You know that thing where you ask an AI to review your code and it finds three real problems... then spends the next 400 words telling you what a great job you did?
Or when you ask it to pick between two approaches and it gives you "both have merits" like a politician dodging a question?
I kept running into this. Not because the AI was dumb — it clearly knew enough to give me a real answer. It just... wouldn't. Every time I asked for honest feedback, I got a compliment sandwich. Every time I asked it to cut scope, it added three more features "just in case."
So I started experimenting.
What if the problem isn't what it knows, but how it behaves?
I tried the obvious stuff first. "Be brutally honest." "Don't hold back." "Think critically." None of it worked for more than a few messages before the model slid back into its comfort zone — agreeable, hedging, pattern-matching from the most popular answer instead of actually thinking about my specific situation.
Then I tried something different. Instead of telling it what to think, I wrote rules for how to think. Specific ones:
- Before saying something doesn't exist, you have to say where you looked for it
- Every finding needs a binary verdict — yes or no, no "it depends"
- You have 9 named techniques and you can't use the same one twice
- If something survives your stress test, say so — don't manufacture problems that aren't there
I wrapped these rules in characters (because honestly, "the chaos monkey who loves breaking things" is more fun to work with than "analytical framework #7"). I ended up with 12 of them — one for each behavioral problem I kept hitting. I called them the zodiac.
Here's what they actually do
Each one is a single markdown file. No code. No API. No fine-tuning.

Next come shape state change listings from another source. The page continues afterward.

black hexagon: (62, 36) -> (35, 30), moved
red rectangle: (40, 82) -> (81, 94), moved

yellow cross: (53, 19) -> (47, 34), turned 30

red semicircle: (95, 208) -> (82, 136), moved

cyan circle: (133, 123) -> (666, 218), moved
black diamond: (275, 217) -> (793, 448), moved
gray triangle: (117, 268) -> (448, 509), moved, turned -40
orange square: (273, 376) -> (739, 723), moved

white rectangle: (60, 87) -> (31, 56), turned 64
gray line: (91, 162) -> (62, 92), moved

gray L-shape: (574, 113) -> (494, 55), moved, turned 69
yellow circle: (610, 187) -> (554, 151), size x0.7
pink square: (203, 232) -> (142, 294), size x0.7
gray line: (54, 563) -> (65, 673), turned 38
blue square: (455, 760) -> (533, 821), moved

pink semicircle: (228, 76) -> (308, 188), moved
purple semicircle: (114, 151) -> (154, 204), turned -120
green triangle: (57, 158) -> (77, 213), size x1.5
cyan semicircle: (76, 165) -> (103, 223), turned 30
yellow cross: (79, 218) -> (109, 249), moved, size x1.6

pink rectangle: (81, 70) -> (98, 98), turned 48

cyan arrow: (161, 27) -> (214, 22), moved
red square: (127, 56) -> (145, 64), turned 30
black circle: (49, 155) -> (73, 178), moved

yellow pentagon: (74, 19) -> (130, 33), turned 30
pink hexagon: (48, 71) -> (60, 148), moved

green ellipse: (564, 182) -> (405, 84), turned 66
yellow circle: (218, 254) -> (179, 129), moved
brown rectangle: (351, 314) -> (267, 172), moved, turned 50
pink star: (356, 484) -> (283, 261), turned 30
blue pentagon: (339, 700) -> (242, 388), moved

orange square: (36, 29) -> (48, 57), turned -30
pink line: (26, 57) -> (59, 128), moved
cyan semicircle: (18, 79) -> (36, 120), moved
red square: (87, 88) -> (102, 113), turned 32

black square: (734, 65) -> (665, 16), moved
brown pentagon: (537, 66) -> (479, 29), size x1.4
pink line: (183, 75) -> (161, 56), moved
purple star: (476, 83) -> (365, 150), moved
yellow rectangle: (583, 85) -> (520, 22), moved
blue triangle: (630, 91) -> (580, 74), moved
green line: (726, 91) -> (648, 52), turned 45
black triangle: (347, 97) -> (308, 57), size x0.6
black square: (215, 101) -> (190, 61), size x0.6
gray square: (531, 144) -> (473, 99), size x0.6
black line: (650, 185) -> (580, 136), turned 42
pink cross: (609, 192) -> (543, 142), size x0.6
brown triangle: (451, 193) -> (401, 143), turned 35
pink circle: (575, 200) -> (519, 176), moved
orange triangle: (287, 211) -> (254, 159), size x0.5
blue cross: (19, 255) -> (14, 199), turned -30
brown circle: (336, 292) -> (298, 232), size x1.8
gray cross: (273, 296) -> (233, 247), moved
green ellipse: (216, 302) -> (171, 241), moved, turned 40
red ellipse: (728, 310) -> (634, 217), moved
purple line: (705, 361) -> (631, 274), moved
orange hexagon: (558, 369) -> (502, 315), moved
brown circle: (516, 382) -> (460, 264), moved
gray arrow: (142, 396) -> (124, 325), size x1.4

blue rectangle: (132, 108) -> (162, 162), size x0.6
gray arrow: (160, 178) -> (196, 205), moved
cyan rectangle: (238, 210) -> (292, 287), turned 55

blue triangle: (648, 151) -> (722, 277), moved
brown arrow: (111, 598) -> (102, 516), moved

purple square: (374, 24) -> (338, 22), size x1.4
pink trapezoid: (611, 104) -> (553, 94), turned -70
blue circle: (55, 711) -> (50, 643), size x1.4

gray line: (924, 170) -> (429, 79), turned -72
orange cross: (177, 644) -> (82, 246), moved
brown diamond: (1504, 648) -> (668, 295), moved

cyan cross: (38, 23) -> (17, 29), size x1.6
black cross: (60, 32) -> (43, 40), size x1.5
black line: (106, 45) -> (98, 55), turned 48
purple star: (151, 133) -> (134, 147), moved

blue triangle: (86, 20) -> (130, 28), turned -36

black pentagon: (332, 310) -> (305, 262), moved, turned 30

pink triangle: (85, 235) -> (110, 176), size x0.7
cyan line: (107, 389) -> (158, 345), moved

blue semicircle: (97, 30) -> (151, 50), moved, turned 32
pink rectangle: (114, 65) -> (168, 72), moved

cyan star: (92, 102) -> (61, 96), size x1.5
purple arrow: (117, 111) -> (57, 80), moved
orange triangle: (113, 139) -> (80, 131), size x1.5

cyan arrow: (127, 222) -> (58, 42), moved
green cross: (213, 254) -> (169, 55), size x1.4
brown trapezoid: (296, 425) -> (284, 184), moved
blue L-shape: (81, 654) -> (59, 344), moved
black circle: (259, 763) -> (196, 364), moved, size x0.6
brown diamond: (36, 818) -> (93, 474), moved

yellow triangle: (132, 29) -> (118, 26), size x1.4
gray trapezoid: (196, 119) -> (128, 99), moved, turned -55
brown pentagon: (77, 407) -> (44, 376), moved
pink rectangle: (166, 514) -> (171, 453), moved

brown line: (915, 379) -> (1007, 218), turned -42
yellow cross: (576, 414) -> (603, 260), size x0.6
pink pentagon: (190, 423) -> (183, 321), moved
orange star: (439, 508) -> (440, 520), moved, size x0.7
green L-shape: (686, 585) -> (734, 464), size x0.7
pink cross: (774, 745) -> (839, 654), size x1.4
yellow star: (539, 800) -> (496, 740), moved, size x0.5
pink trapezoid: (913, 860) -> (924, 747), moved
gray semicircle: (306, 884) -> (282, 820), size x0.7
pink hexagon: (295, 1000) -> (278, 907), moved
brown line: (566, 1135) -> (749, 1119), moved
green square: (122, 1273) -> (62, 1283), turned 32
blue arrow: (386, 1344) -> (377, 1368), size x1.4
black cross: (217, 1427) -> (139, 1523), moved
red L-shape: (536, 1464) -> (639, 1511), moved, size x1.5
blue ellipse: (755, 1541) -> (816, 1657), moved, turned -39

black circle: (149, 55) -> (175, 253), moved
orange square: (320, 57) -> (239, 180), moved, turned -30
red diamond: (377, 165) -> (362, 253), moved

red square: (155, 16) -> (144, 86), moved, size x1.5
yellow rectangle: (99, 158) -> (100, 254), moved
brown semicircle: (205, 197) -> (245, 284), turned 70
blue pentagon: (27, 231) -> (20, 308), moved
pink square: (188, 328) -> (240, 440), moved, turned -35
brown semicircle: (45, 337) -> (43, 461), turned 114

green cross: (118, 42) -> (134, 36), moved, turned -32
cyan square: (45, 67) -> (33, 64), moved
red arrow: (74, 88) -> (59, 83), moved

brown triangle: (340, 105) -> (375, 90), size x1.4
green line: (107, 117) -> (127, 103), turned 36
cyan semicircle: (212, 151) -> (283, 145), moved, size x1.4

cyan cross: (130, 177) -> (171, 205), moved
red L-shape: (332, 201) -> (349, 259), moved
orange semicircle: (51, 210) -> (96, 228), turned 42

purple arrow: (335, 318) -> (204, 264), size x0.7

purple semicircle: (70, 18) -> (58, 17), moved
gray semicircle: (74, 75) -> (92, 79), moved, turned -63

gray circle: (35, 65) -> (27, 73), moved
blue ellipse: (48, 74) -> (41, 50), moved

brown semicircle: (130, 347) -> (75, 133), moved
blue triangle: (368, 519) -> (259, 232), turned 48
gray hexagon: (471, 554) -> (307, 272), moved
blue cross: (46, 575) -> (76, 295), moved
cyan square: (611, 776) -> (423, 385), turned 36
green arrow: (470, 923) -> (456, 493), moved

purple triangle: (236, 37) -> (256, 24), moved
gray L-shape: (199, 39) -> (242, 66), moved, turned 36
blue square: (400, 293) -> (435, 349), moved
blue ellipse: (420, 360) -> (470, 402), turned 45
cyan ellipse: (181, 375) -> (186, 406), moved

Just constraints that any AI tool can read.
| Animal | What it breaks | What it does | Verdict |
|---|---|---|---|
| 猴 Monkey | Agreeableness | Stress-tests from 9 angles — Delete Probe, Hostile Input, Scale Shift... | Survived: yes/no |
| 虎 Tiger | Premature convergence | Attacks your solution to find the fatal flaw before prod does | Burned: yes/no |
| 鸡 Rooster | Confident BS | Fact-checks every claim, cites where it looked | Verified: yes/no |
| 蛇 Snake | Scope creep | Cuts everything that hasn't earned its place | Earned: yes/no |
| 鼠 Rat | Linear thinking | Traces second and third-order consequences you missed | Contained: yes/no |
| 狗 Dog | Context drift | Catches when a project wandered from the original plan | Aligned: yes/no |
| 猪 Pig | Political hedging | Says the thing everyone's thinking but nobody will say | Hedged: yes/no |
| 牛 Ox | Pattern matching | Questions whether the chosen pattern is actually warranted | Warranted: yes/no |
| 龙 Dragon | Short-term thinking | Maps what a decision locks in for the next 5-10 years | Farsighted: yes/no |
| 马 Horse | Analysis paralysis | Cuts through overthinking to find what's actually blocking | Clear: yes/no |
| 羊 Goat | Convergent thinking | Explores alternatives nobody considered | Fertile: yes/no |
| 兔 Rabbit | Audience-blind output | Orchestrates the others, shapes everything for your audience | — |
Every verdict is binary. Survived: yes means "I stress-tested this and it held up" — not "I found nothing." The model can't hide in "it depends."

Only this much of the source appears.